Eiser heeft de V.O.F. bij zijn aanvragen als zijn werkgever benoemd. De rechtbank stelt op basis van de dossierstukken en wat besproken is op zitting vast dat eiser niet bij het UWV heeft gemeld dat de V.O.F. bestond uit de vennoten [B.V. 2] en [B.V. 3]
Eiser heeft ook niet gemeld dat [B.V. 4] , waarvan eiser de bestuurder en enig aandeelhouder was, het bestuur vormde van [B.V. 2]
Eiser heeft kortom nagelaten te melden dat hij middellijk vennoot was in de V.O.F. toen hij de relevante aanvragen deed. Hij heeft aan het UWV slechts gemeld dat hij enig aandeelhouder en bestuurder was van [B.V. 4] en als zodanig werkzaamheden als zelfstandige verrichtte (ten behoeve van de vrij te stellen uren als zelfstandige).

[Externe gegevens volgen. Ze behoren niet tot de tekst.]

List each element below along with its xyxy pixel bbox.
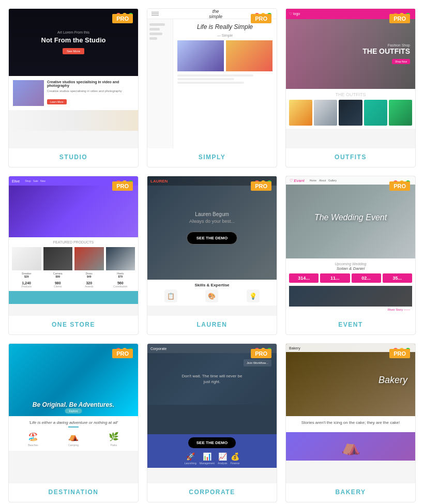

Deze enkele mededeling is, anders dan eiser meent, onvoldoende voor het UWV om in het kader van de WW-aanvragen een verband te kunnen of moeten leggen met eisers positie binnen de V.O.F., en de invloed die hij hiermee kon uitoefenen op zijn positie als uitzendkracht. Met het indienen van het wijzigingsformulier van 14 januari 2015 en de daaraan gehechte uitzendovereenkomst van 24 december 2014 tussen de V.O.F en eiser, heeft eiser evenmin voldaan aan de inlichtingenplicht. Eiser heeft met het wijzigingsformulier namelijk slechts gemeld dat hij als uitzendkracht bij de V.O.F. ging werken en (wederom) niet wat zijn positie was binnen de V.O.F., terwijl juist dat van belang was om te kunnen beoordelen of sprake was van een gezagsverhouding en of eiser als werknemer kon worden aangemerkt. Uit de genoemde uitzendovereenkomst kon - zonder verdere mededelingen van eiser - niet worden afgeleid dat geen sprake was van een gezagsverhouding tussen de V.O.F. en eiser. De rechtbank volgt eiser dan ook niet in zijn ter zitting geponeerde stelling dat het UWV destijds hierop had moeten aanslaan, en nalatig is geweest in de beoordeling van eisers rechten op uitkering. Eisers stelling dat het wijzigingsformulier en de digitale aanvraagformulieren van zijn uitkeringen geen ruimte boden om zijn positie bij de V.O.F. door te geven slaagt evenmin. De rechtbank wijst hierbij op het kopje 'ruimte voor toelichting' in het wijzigingsformulier van 14 januari 2015, het kopje 'vragen en opmerkingen' in het formulier van eisers WW-aanvraag van 3 maart 2014, en de vraag 'heeft u nog andere functies gehad bij deze werkgever?' in het formulier van eisers WIA-aanvraag van 24 februari 2021. De rechtbank merkt hierbij op dat eiser deze laatste vraag ontkennend heeft beantwoord.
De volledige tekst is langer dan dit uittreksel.